The book’s ironic pseudo-retro design is reminiscent of McSweeney’s, the literary magazine and website edited by Dave Eggers, which makes the droll pretence of providing barber-shop reading for educated gentlemen. There are other similarities. Like Eggers (whose memoir, A Heartbreaking Work of Staggering Genius, was puffed by Moody), David Foster Wallace and William T. Vollmann, Moody spurns the eye-dropper technique of minimalism that was fashionable when he was a nervous colt in the 1980s in favour of a bachelor-guy pack-rat approach where everything the author has ever seen, read, felt or heard on headphones is catalogued and databased (Nick Hornby with a dash of Derrida).

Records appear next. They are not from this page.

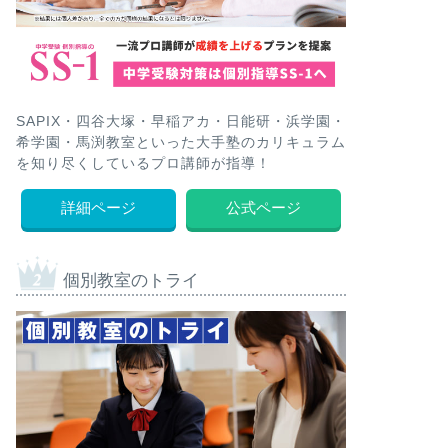
SAPIX・四谷大塚・早稲アカ・日能研・浜学園・
希学園・馬渕教室といった大手塾のカリキュラム
を知り尽くしているプロ講師が指導！
詳細ページ
公式ページ
個別教室のトライ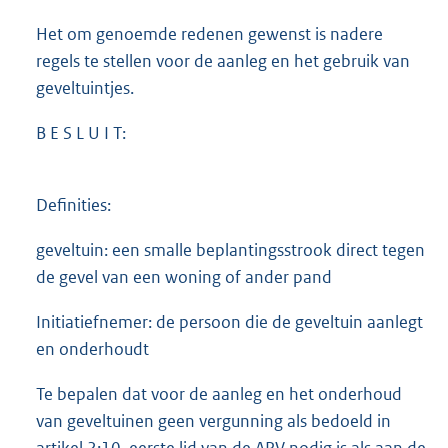
Het om genoemde redenen gewenst is nadere
regels te stellen voor de aanleg en het gebruik van
geveltuintjes.
B E S L U I T:
Definities:
geveltuin: een smalle beplantingsstrook direct tegen
de gevel van een woning of ander pand
Initiatiefnemer: de persoon die de geveltuin aanlegt
en onderhoudt
Te bepalen dat voor de aanleg en het onderhoud
van geveltuinen geen vergunning als bedoeld in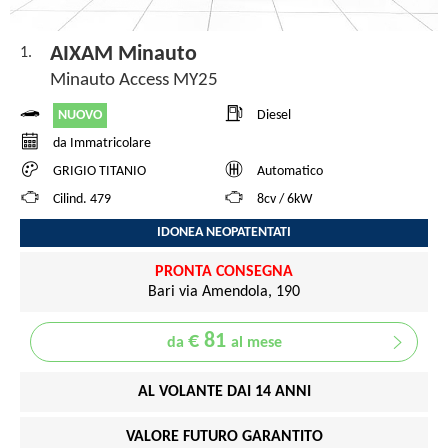
AIXAM Minauto
1.
Minauto Access MY25
NUOVO
Diesel
da Immatricolare
GRIGIO TITANIO
Automatico
Cilind. 479
8cv / 6kW
IDONEA NEOPATENTATI
PRONTA CONSEGNA
Bari via Amendola, 190
€ 81
da
al mese
AL VOLANTE DAI 14 ANNI
VALORE FUTURO GARANTITO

Where graduates of the Gordon Lish ‘mini-me’ academy were often tagged as emotional anorexics and numbed-out narcissists – their sliced-thin sentences leaving a trail of stitches – maximalists like Moody follow the lead of Thomas Pynchon and Don DeLillo by wiring themselves into consumer culture, conspiracy theory, pop iconography and spy-craft technology, trying to chart an underlying pattern in the chaos, a treasure map of paranoia. Purple America, Moody’s major-statement novel about the nuclear family in the age of nuclear jitters, took this approach about as far as it could go.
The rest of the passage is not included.